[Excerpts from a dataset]

•••

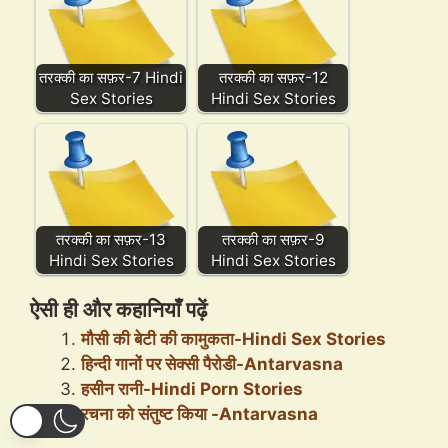
तरक्की का सफ़र-7 Hindi
तरक्की का सफ़र-12
Sex Stories
Hindi Sex Stories
तरक्की का सफ़र-13
तरक्की का सफ़र-9
Hindi Sex Stories
Hindi Sex Stories
ऐसी ही और कहानियाँ पढ़ें
मौसी की बेटी की कामुकता-Hindi Sex Stories
हिन्दी गानों पर सेक्सी पैरोडी-Antarvasna
हसीन रानी-Hindi Porn Stories
रचना को संतुष्ट किया -Antarvasna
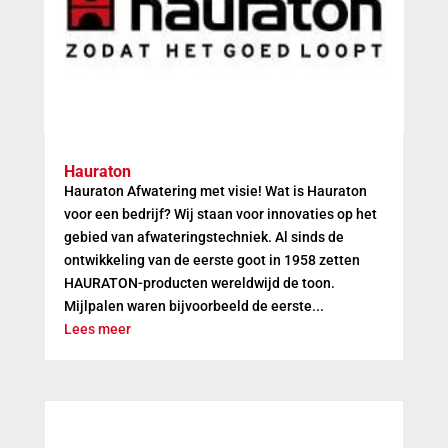
Hauraton
Hauraton Afwatering met visie! Wat is Hauraton
voor een bedrijf? Wij staan voor innovaties op het
gebied van afwateringstechniek. Al sinds de
ontwikkeling van de eerste goot in 1958 zetten
HAURATON-producten wereldwijd de toon.
Mijlpalen waren bijvoorbeeld de eerste...
Lees meer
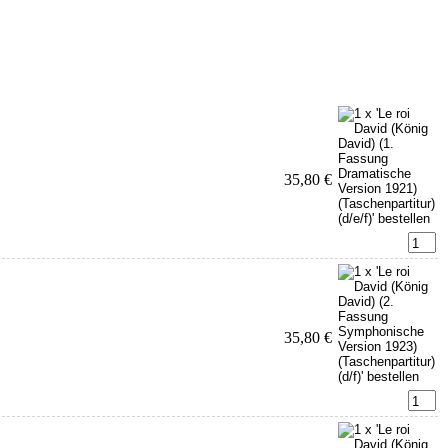
35,80 €
35,80 €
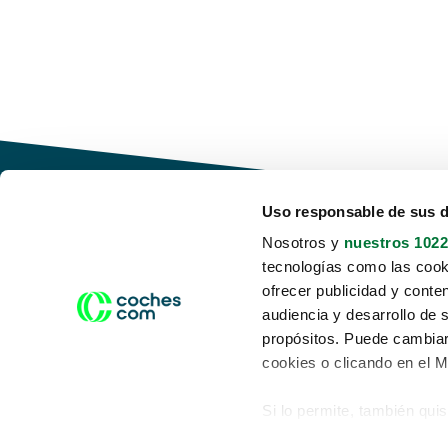
Uso responsable de sus 
Nosotros y
nuestros 1022
tecnologías como las cooki
Conduce tu futuro,
ofrecer publicidad y conte
desata tu movilidad
audiencia y desarrollo de 
propósitos. Puede cambiar
cookies o clicando en el 
Si lo permite, también qui
Acerca de nosotros
Aviso legal
Recopilar información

•••

Task description:
Leave every picture out and retype exactly the lines of the records above from the one holding "voor een bedrijf?" through the last, both ends included and nothing besides.

Problem solution:
voor een bedrijf? Wij staan voor innovaties op het
gebied van afwateringstechniek. Al sinds de
ontwikkeling van de eerste goot in 1958 zetten
HAURATON-producten wereldwijd de toon.
Mijlpalen waren bijvoorbeeld de eerste...
Lees meer
35,80 €
35,80 €
Uso responsable de sus 
Nosotros y
nuestros 1022
tecnologías como las cooki
Conduce tu futuro,
ofrecer publicidad y conte
desata tu movilidad
audiencia y desarrollo de 
propósitos. Puede cambiar
cookies o clicando en el 
Si lo permite, también qui
Acerca de nosotros
Aviso legal
Recopilar información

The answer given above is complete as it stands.